25 piaster bank note front. Photo by David Holt. Photo via Wikimedia Commons
CAIRO – 26 July 2017: It is difficult to take a moment to observe what is actually written and portrayed on the money, especially when it is coming and going like SWOOSH.
In this series, we will take a moment and examine what the images depicted on the Egyptian pound bank notes are, why they “deserve” to be on the bank note and the history behind each monument.
You'll see there's a theme where the front side of the bank note represents an Islamic symbol while the reverse represents a Pharaonic symbol. This shows the strong efforts to preserve both Egypt’s pre-historic era and its Islamic history.
Although the 25 piasters bank note is currently smallest Egyptian pound bank note, there have been smaller notes through the Egyptian history. Egypt started issuing a bimetallic currency in early 1830s and introduced the Egyptian Pound known as geneh.

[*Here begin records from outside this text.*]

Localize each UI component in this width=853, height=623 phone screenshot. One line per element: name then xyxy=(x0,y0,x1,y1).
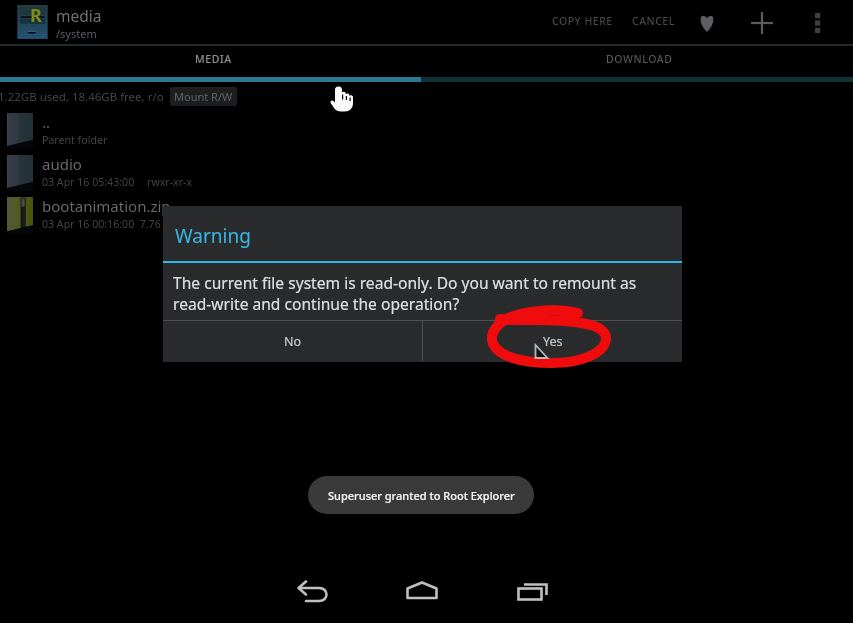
button[interactable]: More options xyxy=(803,8,833,38)
staticText: read-write and continue the operation? xyxy=(173,293,460,314)
button[interactable]: Mount R/W xyxy=(170,87,237,106)
button[interactable]: Navigate up xyxy=(8,0,138,46)
staticText: CANCEL xyxy=(632,14,675,28)
staticText: bootanimation.zip xyxy=(42,196,171,216)
staticText: COPY HERE xyxy=(552,14,613,28)
staticText: DOWNLOAD xyxy=(606,52,673,66)
button[interactable]: Add xyxy=(747,8,777,38)
button[interactable]: Recent apps xyxy=(508,568,558,612)
staticText: Mount R/W xyxy=(174,89,233,104)
staticText: R xyxy=(30,3,42,28)
staticText: Parent folder xyxy=(42,133,108,147)
staticText: 03 Apr 16 05:43:00 xyxy=(42,175,135,189)
button[interactable]: DOWNLOAD xyxy=(426,44,853,74)
staticText: The current file system is read-only. Do… xyxy=(173,272,637,293)
button[interactable]: Favorite xyxy=(692,8,722,38)
button[interactable]: .. xyxy=(0,111,853,153)
button[interactable]: COPY HERE xyxy=(545,0,619,46)
staticText: rwxr-xr-x xyxy=(147,175,193,189)
button[interactable]: Yes xyxy=(423,321,682,361)
button[interactable]: Superuser granted to Root Explorer xyxy=(308,476,534,514)
button[interactable]: Back xyxy=(288,568,338,612)
staticText: Warning xyxy=(175,223,251,249)
staticText: Yes xyxy=(543,333,563,350)
button[interactable]: audio xyxy=(0,153,853,195)
button[interactable]: No xyxy=(163,321,422,361)
staticText: No xyxy=(284,333,302,350)
staticText: MEDIA xyxy=(195,52,232,66)
button[interactable]: Home xyxy=(398,568,446,612)
button[interactable]: CANCEL xyxy=(624,0,682,46)
staticText: .. xyxy=(42,112,51,132)
staticText: 03 Apr 16 00:16:00 7.76 xyxy=(42,217,161,231)
staticText: 1.22GB used, 18.46GB free, r/o xyxy=(0,89,164,105)
staticText: /system xyxy=(56,26,97,41)
button[interactable]: bootanimation.zip xyxy=(0,195,853,237)
staticText: audio xyxy=(42,154,82,174)
button[interactable]: MEDIA xyxy=(0,44,426,74)
staticText: media xyxy=(56,5,102,26)
staticText: Superuser granted to Root Explorer xyxy=(328,488,515,503)
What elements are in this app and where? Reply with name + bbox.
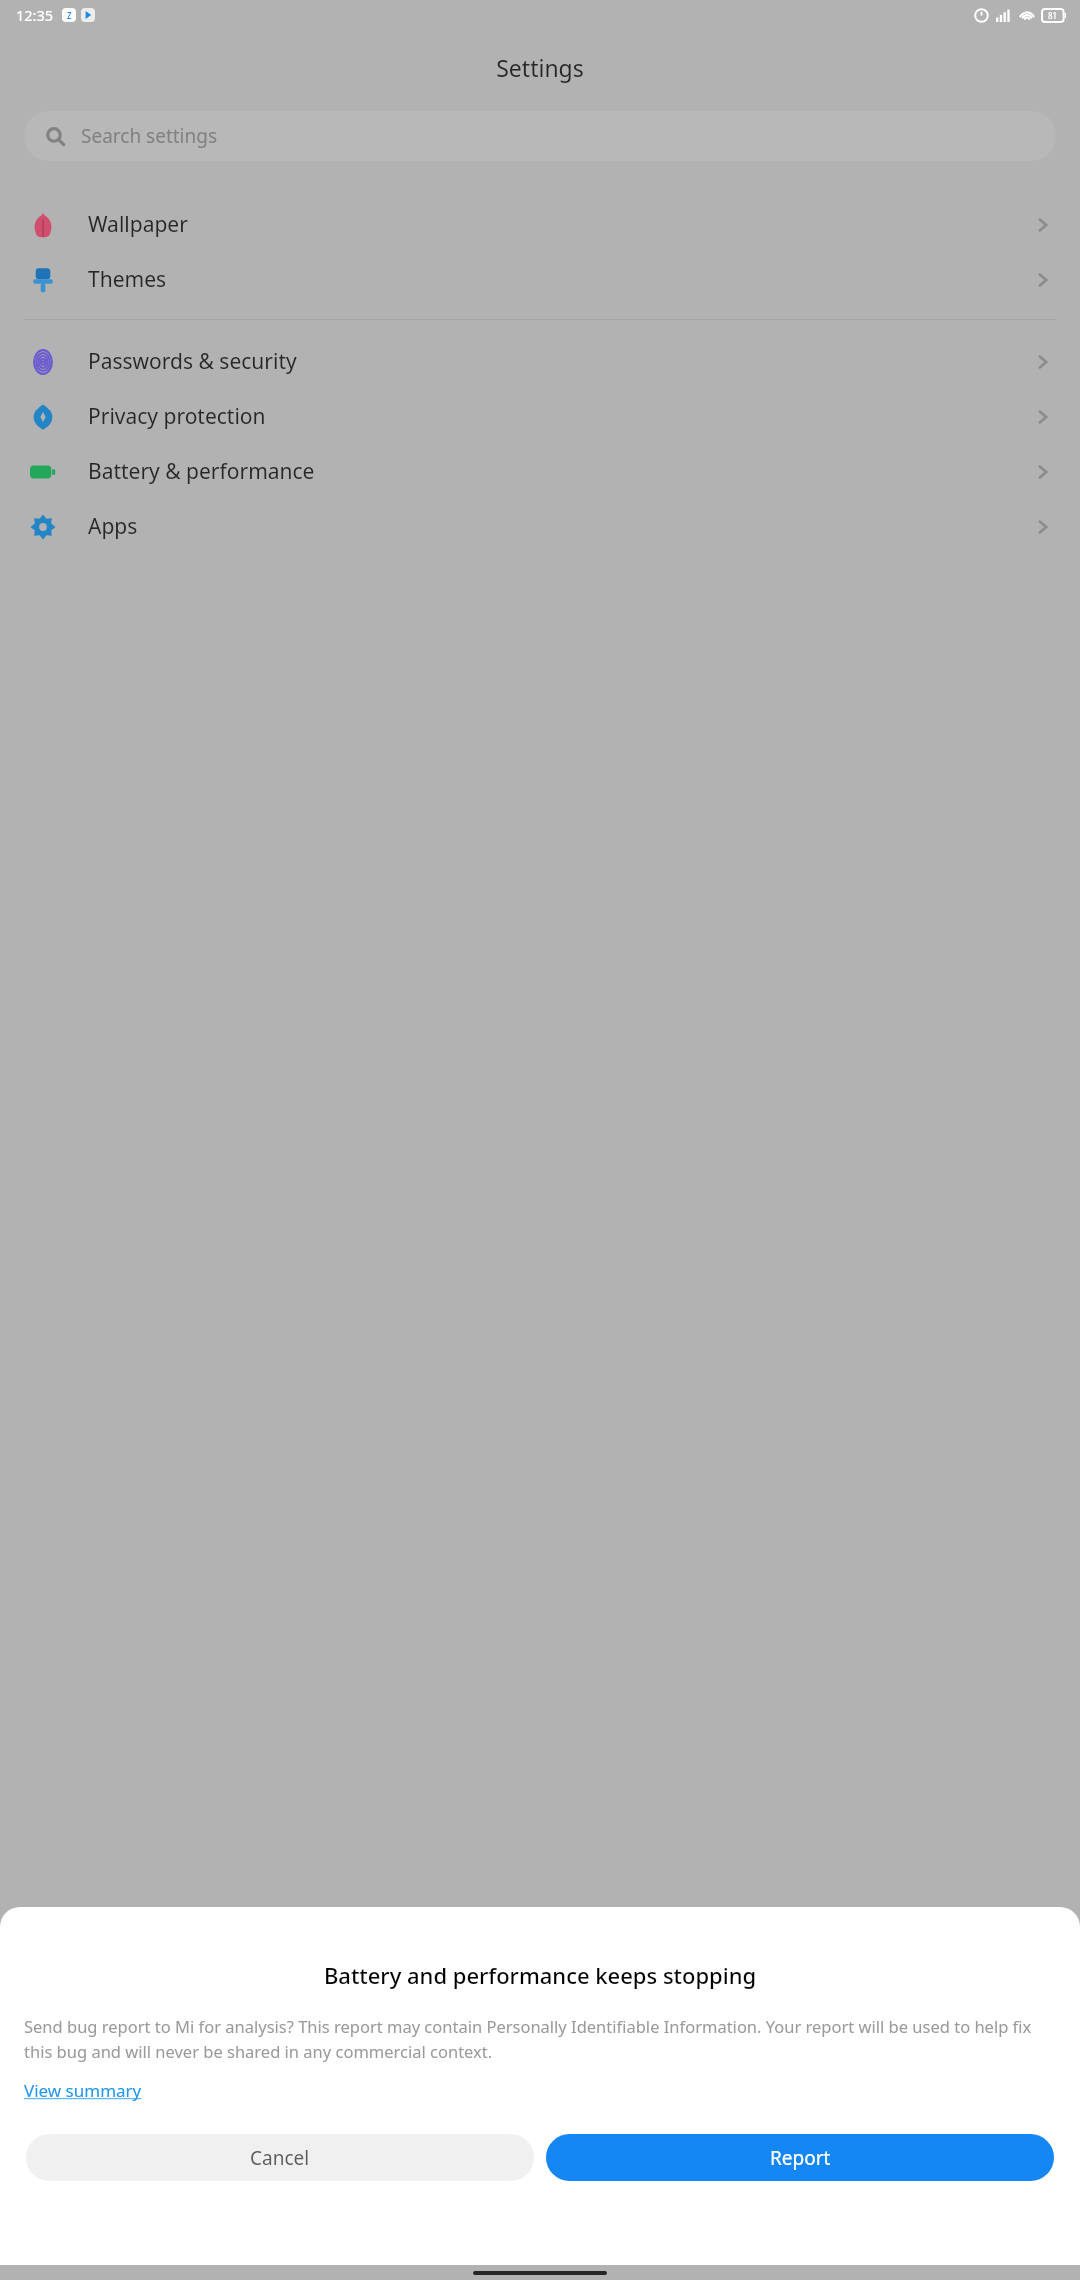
button[interactable]: Apps (0, 499, 1080, 554)
staticText: Wallpaper (88, 210, 1034, 239)
staticText: Battery & performance (88, 457, 1034, 486)
button[interactable]: Cancel (26, 2134, 534, 2181)
button[interactable]: Wallpaper (0, 197, 1080, 252)
button[interactable]: Privacy protection (0, 389, 1080, 444)
staticText: 81 (1048, 10, 1058, 21)
staticText: Send bug report to Mi for analysis? This… (24, 2015, 1056, 2063)
staticText: Cancel (250, 2145, 310, 2171)
button[interactable]: Passwords & security (0, 334, 1080, 389)
staticText: Report (770, 2145, 831, 2171)
button[interactable]: Report (546, 2134, 1054, 2181)
staticText: Search settings (81, 123, 218, 149)
button[interactable]: Battery & performance (0, 444, 1080, 499)
staticText: Z (67, 10, 72, 21)
staticText: Themes (88, 265, 1034, 294)
staticText: Passwords & security (88, 347, 1034, 376)
staticText: Settings (0, 52, 1080, 83)
button[interactable]: Search settings (24, 111, 1056, 161)
staticText: Privacy protection (88, 402, 1034, 431)
staticText: View summary (24, 2079, 142, 2102)
button[interactable]: View summary (24, 2077, 142, 2104)
staticText: 12:35 (16, 5, 54, 25)
staticText: Apps (88, 512, 1034, 541)
button[interactable]: Themes (0, 252, 1080, 307)
staticText: Battery and performance keeps stopping (20, 1960, 1060, 1990)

In 1917, bank notes for 5 piasters and 10 piasters were introduced; however, nearly 45 years later, these bank notes were abolished leaving behind 25 piasters, 50 piasters, 1 pound, 10 pound, 20 bank notes followed by the 100 pound bank note that was introduced a couple of years later. In the early 1990s, 50 pound bank note joined the crew and was accompanied by the 200 pound bank note in 2007.
The 25 piaster bank note is roughly blue in color with the image of Sayeda Aiysha Mosque in Egypt in the front. The mosque was named after Aisha who is the daughter of Imam Jaafar Sadeq who came with her during the Fatimid Caliphate.
Located in the heart of Nasr city Cairo, Sayeda Aiysha Mosque embodies the Islamic history of Egypt and represents the role her honorable lineage to Prophet Mohammed and family played in conserving the Islamic culture in Egypt.
25 piaster bank note back. Photo by David Holt. Photo via Wikimedia Commons
The 25 piaster bank note is the only note that does not have any representation of the Pharaonic era; instead on the back of the 25 piaster bank note is what is known as the Coat of Arms of Egypt. It is also the same symbol that is illustrated on the Egyptian flag.
The Coat of Arms has been a representation of the Egyptian nation since 1914 during the Sultanate of Egypt, and has taken various forms until 1984 and took its current state.